What my game is?
I asked a very simple question:
"...as far as this case is concerned, what specific evidence would you consider to be "conclusive"?"
You've still not answered this question because you believe it's some kind of trap. It's not.
Point me to where you've answered this question because I can't find it.
I've listened to Bill's interview a couple of times and find it compelling and authoritative. I have to qualify that by saying I've not really looked into the Tippit shooting in any great detail and am totally open to hearing a counter-narrative that encompasses the available witness statements and evidence.
At the moment Oswald looks guilty as far as I'm concerned but that can change as I dig deeper.
I am
When you say "building a house", are you referring to the narrative. If so, what narrative do you believe is dictated by the available evidence?
What evidence in the Tippit case have you kept?
The evidence must fit the narrative or the narrative doesn't work.
Investigation is a process of eliminating evidence?
If multiple "reasonable" explanations arise from the same evidence no real conclusions can be drawn.
But if one explanation is reasonable and one isn't, it's fair to "assume" the reasonable explanation is closer the truth.
When you say "building a house", are you referring to the narrative. If so, what narrative do you believe is dictated by the available evidence?Ask me again when I have examined all the available evidence. I don't jump to conclusions.
What evidence in the Tippit case have you kept?Who said anything about the Tippit case?
I've listened to Bill's interview a couple of times and find it compelling and authoritative.
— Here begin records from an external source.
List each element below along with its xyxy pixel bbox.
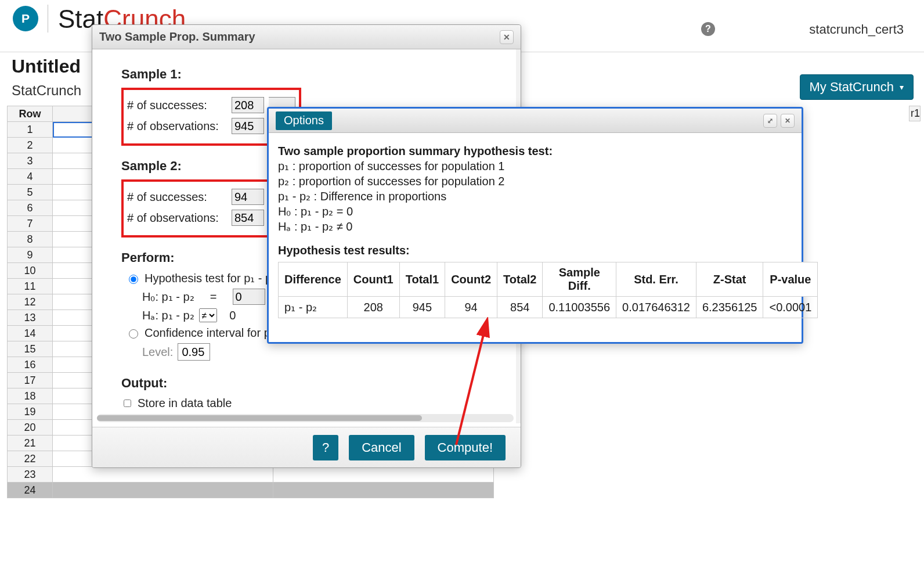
ha-value: 0 bbox=[229, 309, 236, 322]
row-number: 2 bbox=[8, 138, 53, 153]
cell[interactable] bbox=[53, 483, 273, 498]
row-number: 8 bbox=[8, 232, 53, 247]
sample2-observations-input[interactable] bbox=[232, 210, 264, 226]
row-header-label: Row bbox=[8, 106, 53, 122]
row-number: 6 bbox=[8, 200, 53, 216]
cell-std-err: 0.017646312 bbox=[616, 297, 696, 318]
col-total1: Total1 bbox=[399, 262, 445, 297]
dialog-title-text: Two Sample Prop. Summary bbox=[99, 30, 255, 44]
col-total2: Total2 bbox=[497, 262, 543, 297]
sample2-successes-input[interactable] bbox=[232, 189, 264, 205]
options-button[interactable]: Options bbox=[276, 111, 332, 130]
svg-text:P: P bbox=[21, 12, 30, 25]
page-title: Untitled bbox=[12, 56, 81, 77]
cell[interactable] bbox=[273, 483, 494, 498]
row-number: 14 bbox=[8, 326, 53, 341]
output-heading: Output: bbox=[121, 376, 495, 391]
cell-p-value: <0.0001 bbox=[763, 297, 818, 318]
sample2-successes-label: # of successes: bbox=[127, 190, 227, 204]
row-number: 7 bbox=[8, 216, 53, 232]
hypothesis-test-radio[interactable] bbox=[129, 275, 138, 284]
col-std-err: Std. Err. bbox=[616, 262, 696, 297]
row-number: 17 bbox=[8, 373, 53, 388]
col-p-value: P-value bbox=[763, 262, 818, 297]
row-number: 24 bbox=[8, 483, 53, 498]
level-input[interactable] bbox=[178, 343, 210, 361]
results-table-heading: Hypothesis test results: bbox=[278, 244, 792, 257]
cell[interactable] bbox=[53, 467, 273, 483]
table-row: p₁ - p₂ 208 945 94 854 0.11003556 0.0176… bbox=[279, 297, 818, 318]
scrollbar-thumb[interactable] bbox=[97, 415, 422, 421]
cell-z-stat: 6.2356125 bbox=[696, 297, 763, 318]
row-number: 10 bbox=[8, 263, 53, 279]
row-number: 3 bbox=[8, 153, 53, 169]
row-number: 21 bbox=[8, 436, 53, 451]
ha-operator-select[interactable]: ≠ bbox=[199, 308, 217, 322]
ha-label: Hₐ: p₁ - p₂ bbox=[142, 308, 194, 322]
row-number: 16 bbox=[8, 357, 53, 373]
hypothesis-test-label: Hypothesis test for p₁ - p₂ bbox=[145, 271, 276, 285]
row-number: 1 bbox=[8, 122, 53, 138]
sample1-heading: Sample 1: bbox=[121, 67, 495, 82]
row-number: 12 bbox=[8, 294, 53, 310]
cell-sample-diff: 0.11003556 bbox=[543, 297, 616, 318]
col-difference: Difference bbox=[279, 262, 348, 297]
cell-total2: 854 bbox=[497, 297, 543, 318]
row-number: 19 bbox=[8, 404, 53, 420]
cell-count1: 208 bbox=[347, 297, 399, 318]
sample1-observations-label: # of observations: bbox=[127, 120, 227, 133]
results-p1-line: p₁ : proportion of successes for populat… bbox=[278, 159, 792, 173]
confidence-interval-radio[interactable] bbox=[129, 329, 138, 339]
results-titlebar[interactable]: Options ⤢ ✕ bbox=[269, 109, 802, 133]
sample2-observations-label: # of observations: bbox=[127, 211, 227, 225]
page-subtitle: StatCrunch bbox=[12, 82, 81, 99]
dialog-titlebar[interactable]: Two Sample Prop. Summary ✕ bbox=[92, 25, 521, 49]
results-p2-line: p₂ : proportion of successes for populat… bbox=[278, 174, 792, 188]
row-number: 18 bbox=[8, 388, 53, 404]
row-number: 5 bbox=[8, 185, 53, 200]
level-label: Level: bbox=[142, 346, 173, 359]
row-number: 9 bbox=[8, 247, 53, 263]
results-diff-line: p₁ - p₂ : Difference in proportions bbox=[278, 189, 792, 203]
row-number: 4 bbox=[8, 169, 53, 185]
dialog-footer: ? Cancel Compute! bbox=[92, 427, 521, 467]
row-number: 20 bbox=[8, 420, 53, 436]
user-label[interactable]: statcrunch_cert3 bbox=[809, 22, 904, 37]
sample1-observations-input[interactable] bbox=[232, 118, 264, 134]
expand-icon[interactable]: ⤢ bbox=[763, 114, 777, 128]
col-sample-diff: Sample Diff. bbox=[543, 262, 616, 297]
results-dialog: Options ⤢ ✕ Two sample proportion summar… bbox=[267, 107, 803, 344]
cell-diff: p₁ - p₂ bbox=[279, 297, 348, 318]
row-number: 13 bbox=[8, 310, 53, 326]
store-in-data-table-checkbox[interactable] bbox=[124, 400, 131, 407]
row-number: 22 bbox=[8, 451, 53, 467]
row-number: 23 bbox=[8, 467, 53, 483]
results-table: Difference Count1 Total1 Count2 Total2 S… bbox=[278, 262, 818, 318]
logo-separator bbox=[48, 5, 48, 33]
pearson-logo: P bbox=[13, 6, 38, 31]
col-count1: Count1 bbox=[347, 262, 399, 297]
row-number: 15 bbox=[8, 341, 53, 357]
help-icon[interactable]: ? bbox=[701, 22, 715, 36]
column-header-r1[interactable]: r1 bbox=[909, 106, 921, 121]
h0-value-input[interactable] bbox=[233, 289, 265, 305]
sample1-successes-label: # of successes: bbox=[127, 99, 227, 112]
row-number: 11 bbox=[8, 279, 53, 294]
cancel-button[interactable]: Cancel bbox=[349, 435, 414, 460]
compute-button[interactable]: Compute! bbox=[425, 435, 506, 460]
close-icon[interactable]: ✕ bbox=[500, 30, 514, 44]
close-icon[interactable]: ✕ bbox=[781, 114, 795, 128]
col-z-stat: Z-Stat bbox=[696, 262, 763, 297]
my-statcrunch-button[interactable]: My StatCrunch bbox=[800, 74, 914, 100]
h0-operator: = bbox=[210, 290, 217, 304]
col-count2: Count2 bbox=[445, 262, 497, 297]
store-in-data-table-label: Store in data table bbox=[138, 397, 232, 410]
results-ha-line: Hₐ : p₁ - p₂ ≠ 0 bbox=[278, 219, 792, 233]
sample1-successes-input[interactable] bbox=[232, 97, 264, 113]
help-button[interactable]: ? bbox=[313, 435, 338, 460]
results-h0-line: H₀ : p₁ - p₂ = 0 bbox=[278, 204, 792, 218]
h0-label: H₀: p₁ - p₂ bbox=[142, 290, 194, 304]
results-heading: Two sample proportion summary hypothesis… bbox=[278, 145, 792, 158]
cell[interactable] bbox=[273, 467, 494, 483]
dialog-horizontal-scrollbar[interactable] bbox=[97, 414, 514, 422]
I have to qualify that by saying I've not really looked into the Tippit shooting in any great detail and am totally open to hearing a counter-narrative that encompasses the available witness statements and evidence. At the moment Oswald looks guilty as far as I'm concerned but that can change as I dig deeper.
You've just told me that you have already begun making up your mind after hearing a "compelling and authoritative" propaganda piece filled with misrepresentations. The fact that you then proceed to say that you have not really looked into the Tippit, tells me that you have determined Bill Brown's video as "compelling and authoritative" without actually knowing much about the case. In my book that's jumping to conclusions.
You haven't even told me what your position of the case is, in order to establish if I perhaps misunderstood what you were asking. It seems I have known what you were asking after all. As for the rest, you're asking way too many questions and are not answering enough or discussing the information I have provided for me to wonder what use it is to continue this conversation.
If multiple "reasonable" explanations arise from the same evidence no real conclusions can be drawn.
But if one explanation is reasonable and one isn't, it's fair to "assume" the reasonable explanation is closer the truth.Great, so we are at least in agreement on that point. Now let me ask you this; if there is a narrative, based on some but not all the witness statements, that combines a sequence of events in such a way that a time line can be derived from it in a corroborated way without having to claim that witnesses were wrong, late to catch their regular bus to work, late to pick up a daughter from school, and watches and hospital clocks were all slow, and not be vague about for instance how long it would take to walk one block.
And there is a narrative, again based on some but not all the witness statements as well as on a time line which totally depends on time stamps called out by DPD dispatchers, using clocks which the man in charge of the dispatchers told the HSCA were not synchronized, could be off by several minutes (esspecially in busy times when they were not checked regulary) and did not provide real time. For this narrative to work, a woman needs to be wrong about the time she left home and would be late for her regular bus to work, another man would have to be late by as much as five minutes to pick up his daughter from school, because his watch was late, and the clocks of a hospital need to be wrong so that a doctor can write down (and pass on to a justice of the peace) a time of death that allegedly was wrong, despite the fact that a police officer present confirmed the same time twice in his reports....
Which of these two narratives do you think, at first glance, is reasonably the most likely to be conclusive and correct?
I should point out that if you avoid answering this question this conversation is over.